4 easy ways to find PR & Outreach opportunities

  • 2
  • September 28, 2014
Laura Crimmons

Laura Crimmons

Communications Director

I hear a lot of SEOs talking about how Outreach has become so much more difficult over the last few years and that it’s so hard to build natural links now, and I really don’t agree with this – yes the tactics SEOs need to be using has changed but there are still masses of opportunities out there if you use the right tools and look in the right places. So here’s my four top ways to find quality, natural PR and Outreach opportunities.

1. #Journorequest

A wealth of opportunities can be found on Twitter if you know the right hashtags to look out for. #Journorequest is one of my personal favourites and has helped me to find some great opportunities, I always have this open on my Tweetdeck to look out for new opportunities. You can also set up some clever IFTTT recipes to have these delivered to your inbox if you’re not a Tweetdeck fan.

Other hashtags to look out for are #PRrequest and #bloggerrequest.

2. ResponseSource

ResonseSource is a paid-for service by DWPub which allows you to subscribe to various categories and then receive journalist & blogger requests straight to your inbox.

3. Live Blogs

Live blogs are a great source of newsjacking opportunities, you’ll find that pretty much all national news sources will have a live blog for any major event e.g. the Budget announcement, World Cup etc.

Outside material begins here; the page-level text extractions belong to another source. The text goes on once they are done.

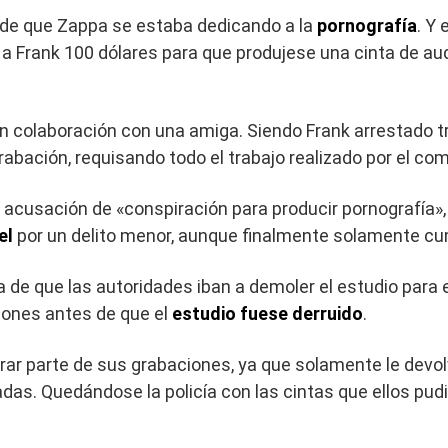
 de que Zappa se estaba dedicando a la
pornografía
. Y
 a Frank 100 dólares para que produjese una cinta de a
en colaboración con una amiga. Siendo Frank arrestado tr
 grabación, requisando todo el trabajo realizado por el co
cusación de «conspiración para producir pornografía», 
el
por un delito menor, aunque finalmente solamente cump
ra de que las autoridades iban a demoler el estudio para
iones antes de que el
estudio fuese derruido
.
ar parte de sus grabaciones, ya que solamente le devo
das. Quedándose la policía con las cintas que ellos pu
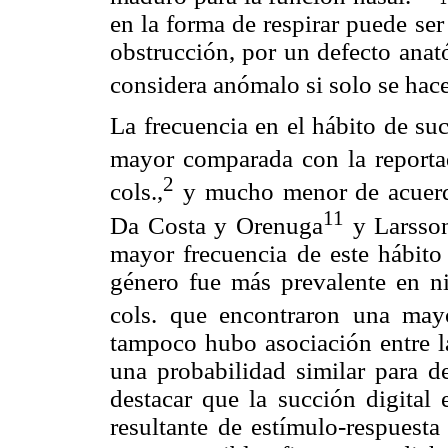
en la forma de respirar puede ser
obstrucción, por un defecto anat
considera anómalo si solo se hac
La frecuencia en el hábito de su
mayor comparada con la reporta
2
cols.,
y mucho menor de acuerdo
11
Da Costa y Orenuga
y Larsso
mayor frecuencia de este hábito
género fue más prevalente en n
cols. que encontraron una mayo
tampoco hubo asociación entre la
una probabilidad similar para de
destacar que la succión digital
resultante de estímulo-respuesta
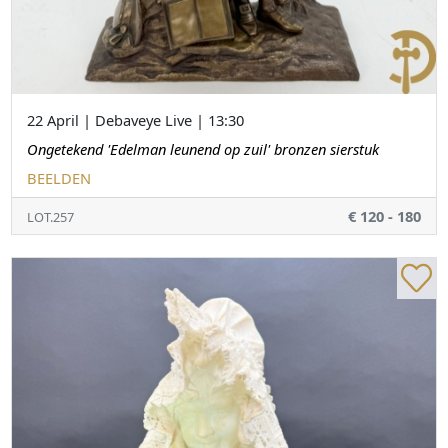
22 April | Debaveye Live | 13:30
Ongetekend 'Edelman leunend op zuil' bronzen sierstuk
BEELDEN
€ 120 - 180
LOT.257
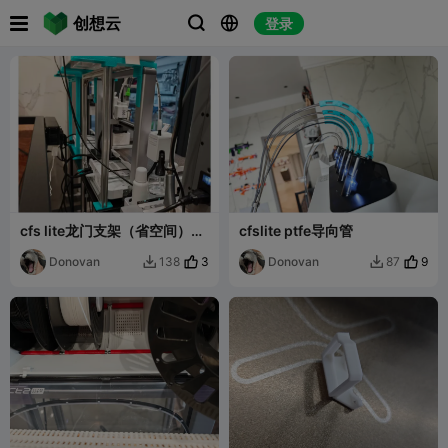

创想云
登录



cfs lite龙门支架（省空间）
cfslite ptfe导向管
（超省料510g搞定）（铝型
材）
Donovan
3
Donovan
9
138
87


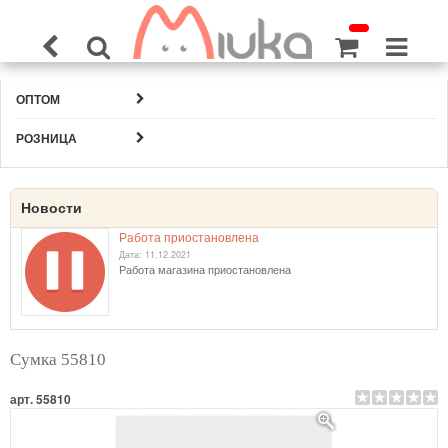
ОПТОМ
РОЗНИЦА
Новости
Работа приостановлена
Дата: 11.12.2021
Работа магазина приостановлена
Сумка 55810
арт. 55810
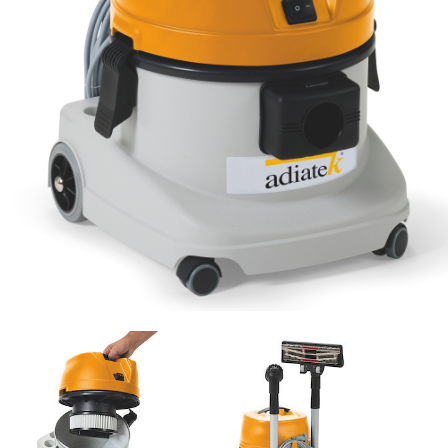
Email *
Telefono
Azienda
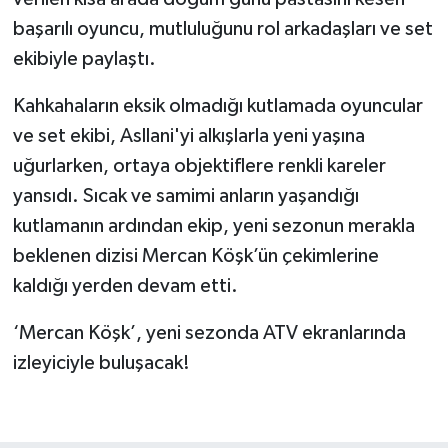
başarılı oyuncu, mutluluğunu rol arkadaşları ve set
ekibiyle paylaştı.
Kahkahaların eksik olmadığı kutlamada oyuncular
ve set ekibi, Asllani'yi alkışlarla yeni yaşına
uğurlarken, ortaya objektiflere renkli kareler
yansıdı. Sıcak ve samimi anların yaşandığı
kutlamanın ardından ekip, yeni sezonun merakla
beklenen dizisi Mercan Köşk’ün çekimlerine
kaldığı yerden devam etti.
‘Mercan Köşk’, yeni sezonda ATV ekranlarında
izleyiciyle buluşacak!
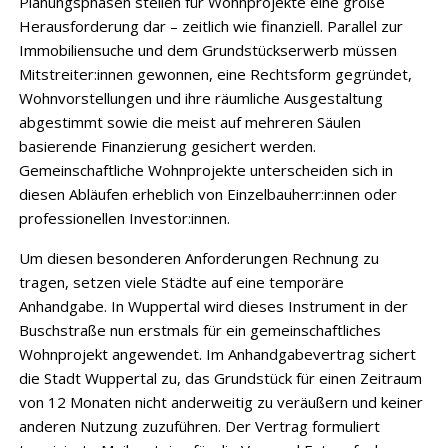
Planungsphasen stellen für Wohnprojekte eine große
Herausforderung dar – zeitlich wie finanziell. Parallel zur
Immobiliensuche und dem Grundstückserwerb müssen
Mitstreiter:innen gewonnen, eine Rechtsform gegründet,
Wohnvorstellungen und ihre räumliche Ausgestaltung
abgestimmt sowie die meist auf mehreren Säulen
basierende Finanzierung gesichert werden.
Gemeinschaftliche Wohnprojekte unterscheiden sich in
diesen Abläufen erheblich von Einzelbauherr:innen oder
professionellen Investor:innen.
Um diesen besonderen Anforderungen Rechnung zu
tragen, setzen viele Städte auf eine temporäre
Anhandgabe. In Wuppertal wird dieses Instrument in der
Buschstraße nun erstmals für ein gemeinschaftliches
Wohnprojekt angewendet. Im Anhandgabevertrag sichert
die Stadt Wuppertal zu, das Grundstück für einen Zeitraum
von 12 Monaten nicht anderweitig zu veräußern und keiner
anderen Nutzung zuzuführen. Der Vertrag formuliert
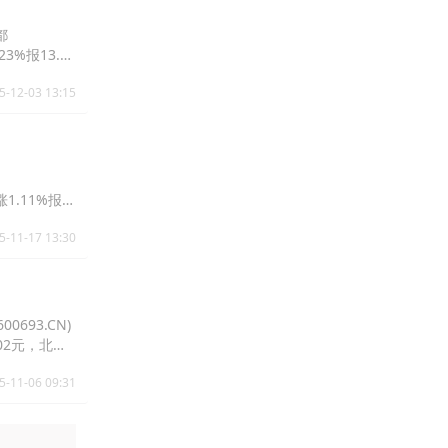
都
23%报13.94
5-12-03 13:15
涨1.11%报
5-11-17 13:30
0693.CN)
5.02元，北京
5-11-06 09:31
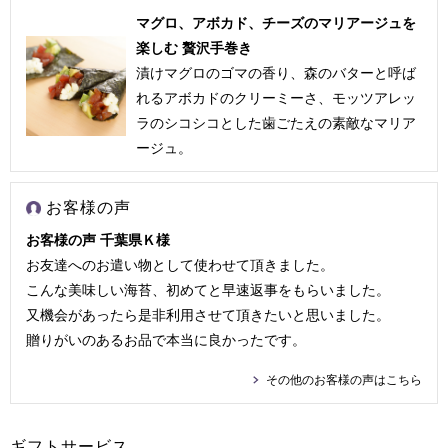
マグロ、アボカド、チーズのマリアージュを
楽しむ 贅沢手巻き
漬けマグロのゴマの香り、森のバターと呼ば
れるアボカドのクリーミーさ、モッツアレッ
ラのシコシコとした歯ごたえの素敵なマリア
ージュ。
お客様の声
お客様の声 千葉県Ｋ様
お友達へのお遣い物として使わせて頂きました。
こんな美味しい海苔、初めてと早速返事をもらいました。
又機会があったら是非利用させて頂きたいと思いました。
贈りがいのあるお品で本当に良かったです。
その他のお客様の声はこちら
ギフトサービス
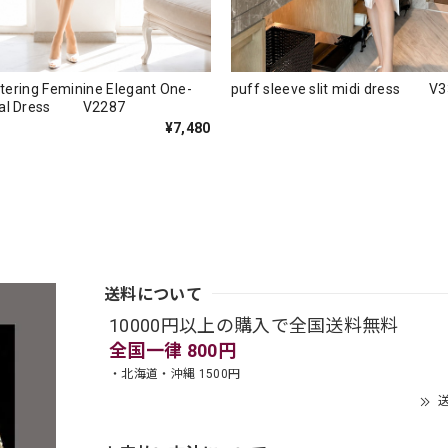
attering Feminine Elegant One-
puff sleeve slit midi dress V
mal Dress V2287
¥7,480
送料について
10000円以上の購入で全国送料無料
全国一律 800円
・北海道・沖縄 1500円
送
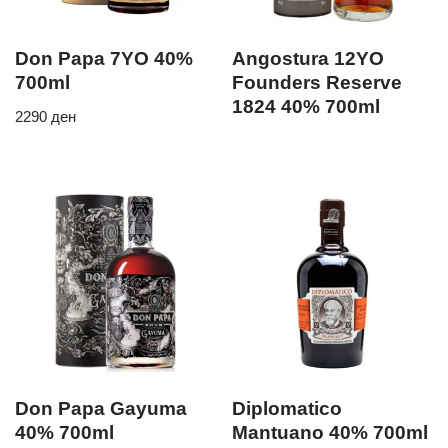
Don Papa 7YO 40%
Angostura 12YO
700ml
Founders Reserve
1824 40% 700ml
2290
ден
Don Papa Gayuma
Diplomatico
40% 700ml
Mantuano 40% 700ml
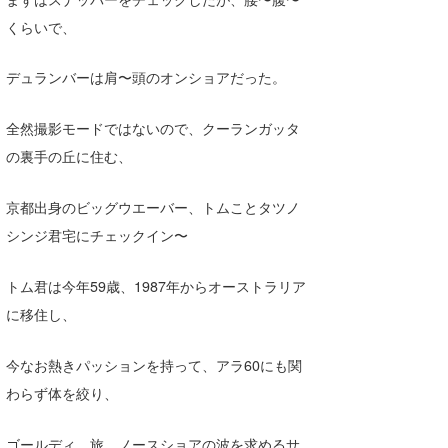
喜納海人
KID
くらいで、
KOBU
デュランバーは肩〜頭のオンショアだった。
KY
全然撮影モードではないので、クーランガッタ
MIN
の裏手の丘に住む、
mitz
京都出身のビッグウエーバー、トムことタツノ
OYZ
シンジ君宅にチェックイン〜
S.K
トム君は今年59歳、1987年からオーストラリア
Soulman
に移住し、
VAGY
今なお熱きパッションを持って、アラ60にも関
わらず体を絞り、
waka☆=
YUKI☆
ゴールディ、旅、ノースショアの波を求めるサ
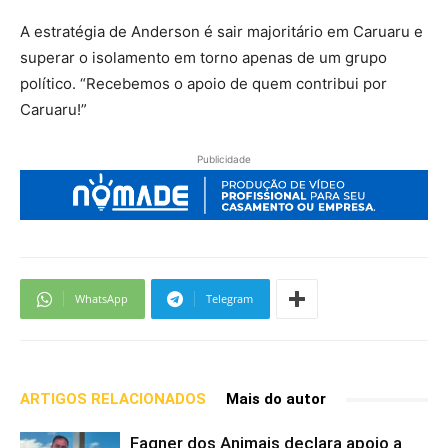
A estratégia de Anderson é sair majoritário em Caruaru e
superar o isolamento em torno apenas de um grupo
político. “Recebemos o apoio de quem contribui por
Caruaru!”
Publicidade
WhatsApp
Telegram
ARTIGOS RELACIONADOS
Mais do autor
Fagner dos Animais declara apoio a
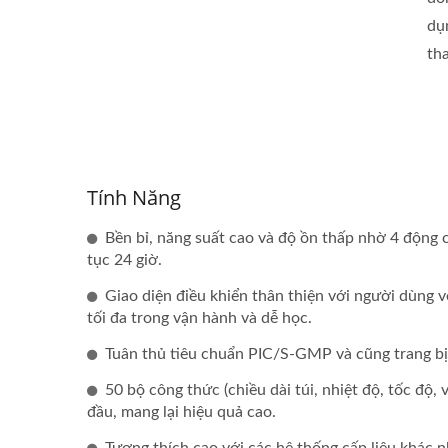
dụ
tha
Tính Năng
Bền bỉ, năng suất cao và độ ồn thấp nhờ 4 động c
tục 24 giờ.
Giao diện điều khiển thân thiện với người dùng v
tối đa trong vận hành và dễ học.
Tuân thủ tiêu chuẩn PIC/S-GMP và cũng trang bị
50 bộ công thức (chiều dài túi, nhiệt độ, tốc độ, v
đầu, mang lại hiệu quả cao.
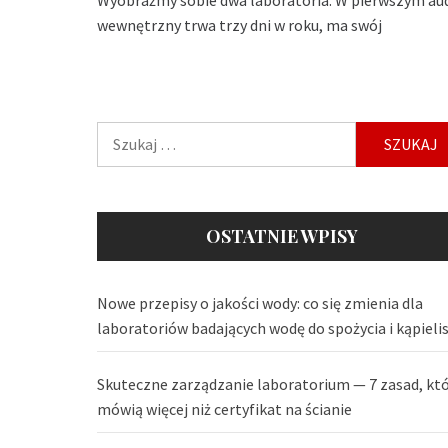
wewnętrzny trwa trzy dni w roku, ma swój
Szukaj:
OSTATNIE WPISY
Nowe przepisy o jakości wody: co się zmienia dla
laboratoriów badających wodę do spożycia i kąpieli
Skuteczne zarządzanie laboratorium — 7 zasad, kt
mówią więcej niż certyfikat na ścianie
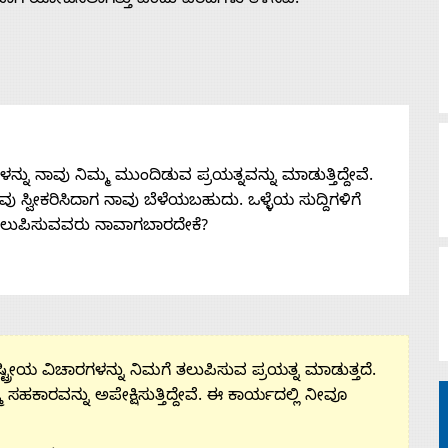
 ಯೋಜಿಸಲಾಗಿತ್ತು ಎಂದು ವರದಿಗಳು ತಿಳಿಸಿವೆ.
ನು ನಾವು ನಿಮ್ಮ ಮುಂದಿಡುವ ಪ್ರಯತ್ನವನ್ನು ಮಾಡುತ್ತಿದ್ದೇವೆ.
 ನೀವು ಸ್ವೀಕರಿಸಿದಾಗ ನಾವು ಬೆಳೆಯಬಹುದು. ಒಳ್ಳೆಯ ಸುದ್ದಿಗಳಿಗೆ
ತಲುಪಿಸುವವರು ನಾವಾಗಬಾರದೇಕೆ?
ಟ್ರೀಯ ವಿಚಾರಗಳನ್ನು ನಿಮಗೆ ತಲುಪಿಸುವ ಪ್ರಯತ್ನ ಮಾಡುತ್ತದೆ.
ಮ ಸಹಕಾರವನ್ನು ಅಪೇಕ್ಷಿಸುತ್ತಿದ್ದೇವೆ. ಈ ಕಾರ್ಯದಲ್ಲಿ ನೀವೂ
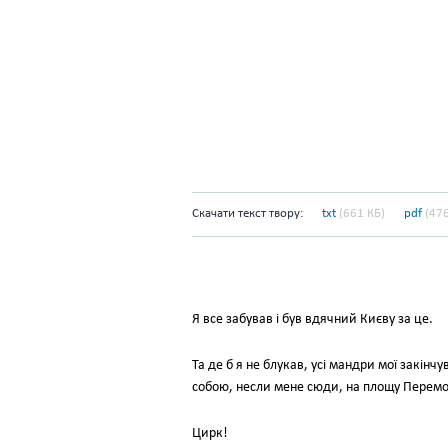
Скачати текст твору:
txt
(661 КБ)
pdf
(476
Я все забував і був вдячний Києву за це.
Та де б я не блукав, усі мандри мої закінч
собою, несли мене сюди, на площу Перемо
Цирк!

4. Fresh Web Explorer/Google News

A great way to find people already talking about either your campaign or a relevant topic is through the likes of Fresh Web Explorer or Google News. If you have a relevant quote/graphic/data from your client on a topic currently being covered in the news you can simply search by keywords in FWE or Google News to find who’s already covered it and approach them with your added-value content.

Aside from ResponseSource and FWE all of the above are free ways in which to source quality opportunities and most importantly completely natural opportunities producing links that don’t just look natural but are natural.